[Records supplied]

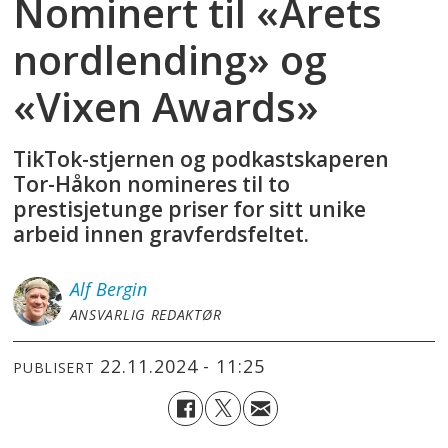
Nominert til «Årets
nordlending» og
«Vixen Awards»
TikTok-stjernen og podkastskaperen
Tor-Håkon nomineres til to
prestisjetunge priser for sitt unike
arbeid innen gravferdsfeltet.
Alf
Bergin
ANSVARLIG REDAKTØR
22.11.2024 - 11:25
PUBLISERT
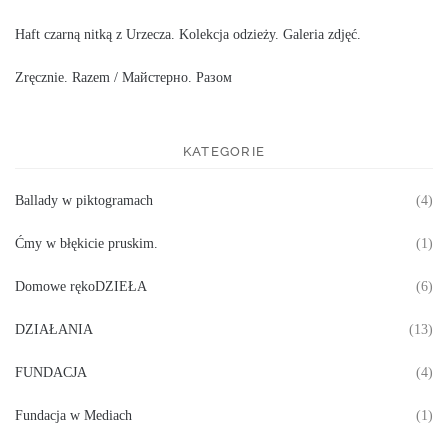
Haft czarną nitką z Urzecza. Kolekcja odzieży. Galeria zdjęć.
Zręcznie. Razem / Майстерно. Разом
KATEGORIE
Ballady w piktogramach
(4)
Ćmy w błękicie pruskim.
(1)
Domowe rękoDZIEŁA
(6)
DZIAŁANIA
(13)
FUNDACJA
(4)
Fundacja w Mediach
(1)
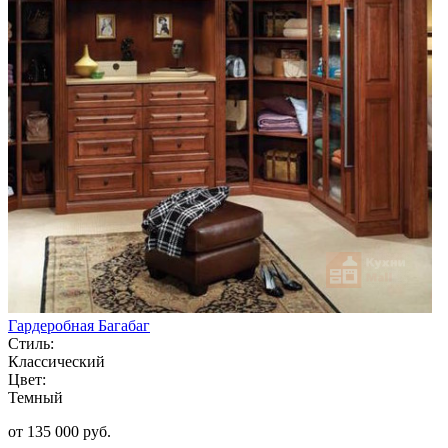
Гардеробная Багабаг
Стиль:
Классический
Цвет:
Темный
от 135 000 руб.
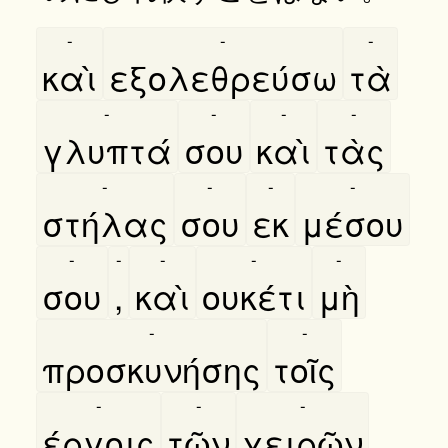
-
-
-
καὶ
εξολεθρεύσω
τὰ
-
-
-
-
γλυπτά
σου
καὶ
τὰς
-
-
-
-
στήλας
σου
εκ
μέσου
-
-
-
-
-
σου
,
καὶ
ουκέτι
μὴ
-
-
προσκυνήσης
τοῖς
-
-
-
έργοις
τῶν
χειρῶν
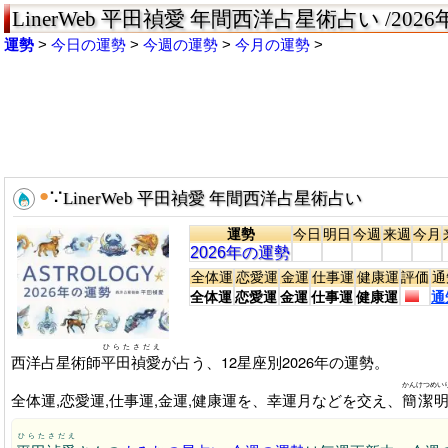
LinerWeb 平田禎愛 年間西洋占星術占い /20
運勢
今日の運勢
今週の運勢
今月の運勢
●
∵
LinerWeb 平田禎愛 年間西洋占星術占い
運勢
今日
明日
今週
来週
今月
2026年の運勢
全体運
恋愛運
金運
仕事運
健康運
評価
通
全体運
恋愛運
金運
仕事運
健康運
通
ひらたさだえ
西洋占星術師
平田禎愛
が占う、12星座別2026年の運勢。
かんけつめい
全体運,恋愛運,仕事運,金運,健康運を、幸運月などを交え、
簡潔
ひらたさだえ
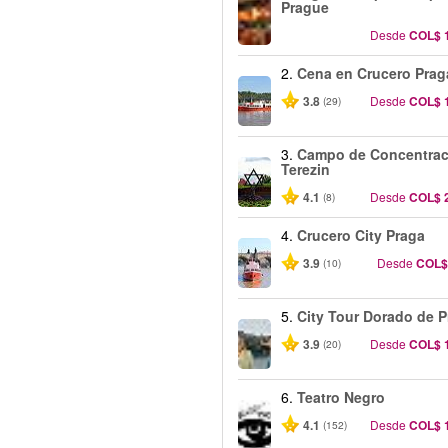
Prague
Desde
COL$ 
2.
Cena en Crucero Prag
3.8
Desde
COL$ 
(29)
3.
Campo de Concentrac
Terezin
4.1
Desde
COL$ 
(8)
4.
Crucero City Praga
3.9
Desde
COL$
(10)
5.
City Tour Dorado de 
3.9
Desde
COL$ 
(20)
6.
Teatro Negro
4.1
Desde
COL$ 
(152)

[/Records supplied]

- **The task**:
Across the entries, how many lines include the string "平田禎愛"? The answer should be only a number.

- **Response to the task**:
3